A week later, the freeze damage appears even worse at Bee Heaven Farm. Leaves that were brown last week look almost black and withered. Heirloom pole beans are totally fried. The last of the Gold of Bacau beans sold at market last Sunday. Margie says she’ll replant beans, but it’s going to be a couple months before you see them at market again.
Most of the heirloom tomatoes look pretty rough, too. The leaves of some varieties are completely black and shriveled, and other varieties look just fine. Cold resistance clearly depends on the variety. Most tomato plants dropped green, unripe fruit because of the cold, but enough stayed on the vines for a moderate, hopeful harvest. Irrigation and light fertilizing continues, and it’s wait and see as to how much can be salvaged. “As long as the plant has some green leaves, there’s hope for recovery,” Margie said. She’s also going to replant, but it’ll be a while before there will be more tomatoes at market.
Some avocado trees got their leaf tips burned by the freeze, but otherwise don’t seem the worse for the wear.
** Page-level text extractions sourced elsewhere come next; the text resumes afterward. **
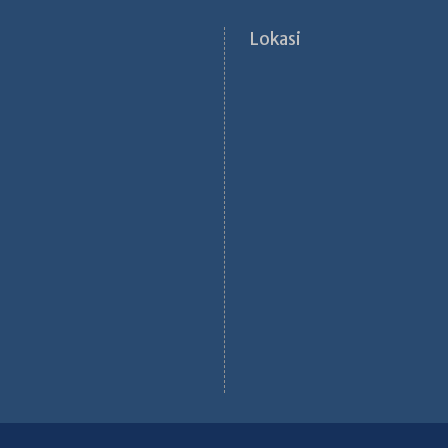
Lokasi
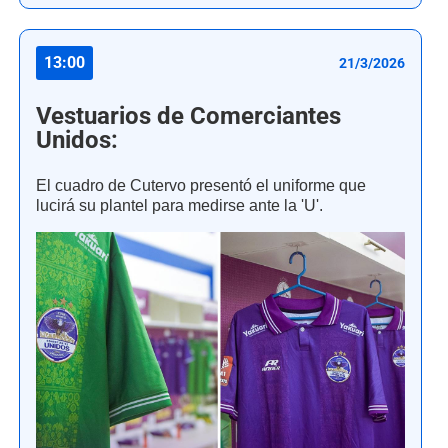
13:00
21/3/2026
Vestuarios de Comerciantes
Unidos:
El cuadro de Cutervo presentó el uniforme que
lucirá su plantel para medirse ante la 'U'.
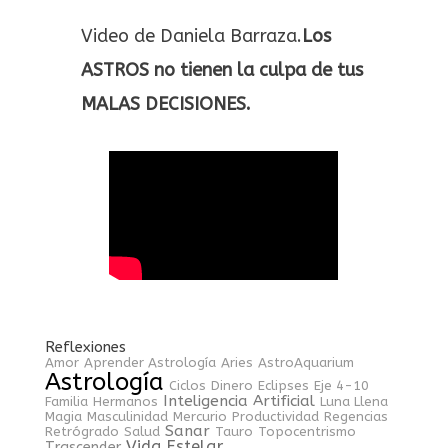
Video de Daniela Barraza.
Los
ASTROS no tienen la culpa de tus
MALAS DECISIONES.
Reflexiones
Amor
Aprender Astrología
Aries
AstroAquarium
Astrología
Ciclos
Dinero
Eclipses
Eje 4-10
Inteligencia Artificial
Familia
Hermanos
Luna Llena
Magia
Masculinidad
Mercurio
Productividad
Regencias
Sanar
Retrógrado
Salud
Tauro
Topocentrismo
Vida Estelar
Trascender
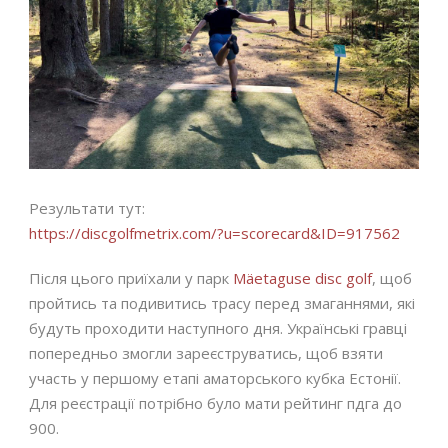
Результати тут:
https://discgolfmetrix.com/?u=scorecard&ID=917562
Після цього приїхали у парк
Mäetaguse disc golf
, щоб
пройтись та подивитись трасу перед змаганнями, які
будуть проходити наступного дня. Українські гравці
попередньо змогли зареєструватись, щоб взяти
участь у першому етапі аматорського кубка Естонії.
Для реєстрації потрібно було мати рейтинг пдга до
900.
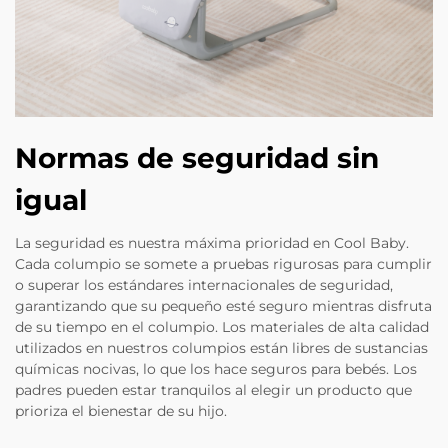
Normas de seguridad sin
igual
La seguridad es nuestra máxima prioridad en Cool Baby.
Cada columpio se somete a pruebas rigurosas para cumplir
o superar los estándares internacionales de seguridad,
garantizando que su pequeño esté seguro mientras disfruta
de su tiempo en el columpio. Los materiales de alta calidad
utilizados en nuestros columpios están libres de sustancias
químicas nocivas, lo que los hace seguros para bebés. Los
padres pueden estar tranquilos al elegir un producto que
prioriza el bienestar de su hijo.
They started putting out buds last week. Ideally, the buds will turn into blooms, which when pollinated, will turn into fruit. But time will tell. The freeze could still have a hidden impact on the trees that may show up months later. The blossoms may not form properly, or not set fruit, or drop fruit before it matures. Anything can go wrong, all because of so much harsh cold weather.
Over at Worden Farm, they were affected by the freeze but they are bouncing back, Eva Worden told me. It was very cold for quite a while, with 23 degrees at ground level at the coldest. They had freezing cold weather for 10 days to two weeks, and that abnormally long stretch of cold weather was “definitely record breaking,” according to Eva. In very cold weather, seeds don’t germinate, and plants don’t grow. “They just kinda hang out,” as Eva put it, and that delay pushes back the harvest schedule.
Crops were protected with floating row cover. The Wordens and their crew did plant vegetables planning for a freeze to happen (as they get at least one every winter up in Punta Gorda), choosing those that would be minimally affected. Collards, carrots and beets didn’t die from the cold. In fact they will be kissed with sweetness. The cold causes those plants to get a higher sugar concentration. But the warm weather crops — tomatoes, peppers, eggplant and basil — were destroyed by the extreme cold. The leafy potato tops also died from the cold, and now they are harvesting baby potatoes fast and furious. Worden Farm will have enough for us in Miami in a couple weeks, as things get replanted and start to mature. We might get mostly greens and radishes from them, and maybe those small potatoes.